## WHAT YOU WILL DO
Retype each record exactly; no pictures.

Saved data entries

================

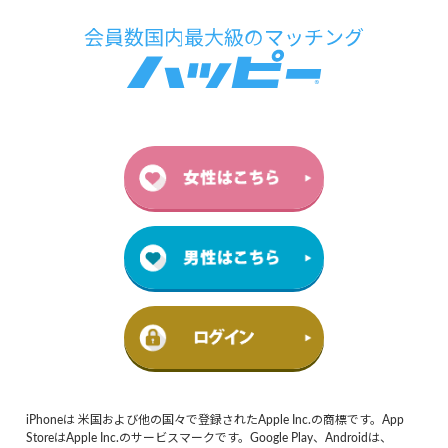
iPhoneは 米国および他の国々で登録されたApple Inc.の商標です。App
StoreはApple Inc.のサービスマークです。Google Play、Androidは、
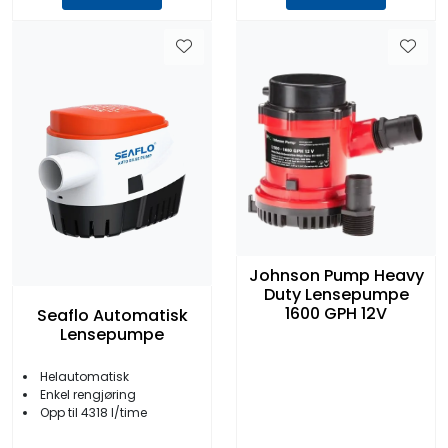
Johnson Pump Heavy
Duty Lensepumpe
1600 GPH 12V
Seaflo Automatisk
Lensepumpe
Helautomatisk
Enkel rengjøring
Opp til 4318 l/time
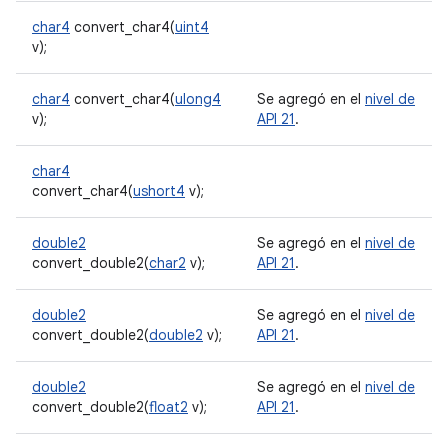
char4
convert_char4(
uint4
v);
char4
convert_char4(
ulong4
Se agregó en el
nivel de
v);
API 21
.
char4
convert_char4(
ushort4
v);
double2
Se agregó en el
nivel de
convert_double2(
char2
v);
API 21
.
double2
Se agregó en el
nivel de
convert_double2(
double2
v);
API 21
.
double2
Se agregó en el
nivel de
convert_double2(
float2
v);
API 21
.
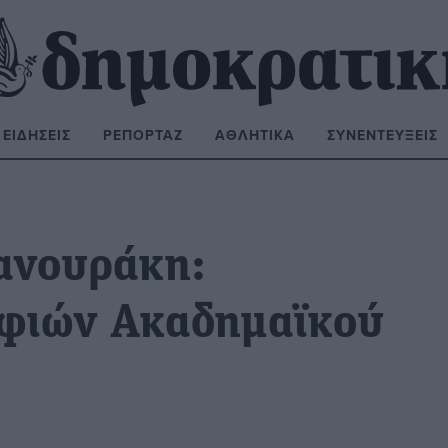
ΕΙΔΉΣΕΙΣ
ΡΕΠΟΡΤΆΖ
ΑΘΛΗΤΙΚΆ
ΣΥΝΕΝΤΕΎΞΕΙΣ
ΝΑΖΉΤΗΣΗ:
ανουράκη:
φιών Ακαδημαϊκού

================

## WRITTEN ANSWER
iPhoneは 米国および他の国々で登録されたApple Inc.の商標です。App
StoreはApple Inc.のサービスマークです。Google Play、Androidは、
Johnson Pump Heavy
Duty Lensepumpe
1600 GPH 12V
Seaflo Automatisk
Lensepumpe
Helautomatisk
Enkel rengjøring
Opp til 4318 l/time
char4
convert_char4(
uint4
v);
char4
convert_char4(
ulong4
Se agregó en el
nivel de
v);
API 21
.
char4
convert_char4(
ushort4
v);
double2
Se agregó en el
nivel de
convert_double2(
char2
v);
API 21
.
double2
Se agregó en el
nivel de
convert_double2(
double2
v);
API 21
.
double2
Se agregó en el
nivel de
convert_double2(
float2
v);
API 21
.
ΕΙΔΉΣΕΙΣ
ΡΕΠΟΡΤΆΖ
ΑΘΛΗΤΙΚΆ
ΣΥΝΕΝΤΕΎΞΕΙΣ
ΝΑΖΉΤΗΣΗ:
ανουράκη:
φιών Ακαδημαϊκού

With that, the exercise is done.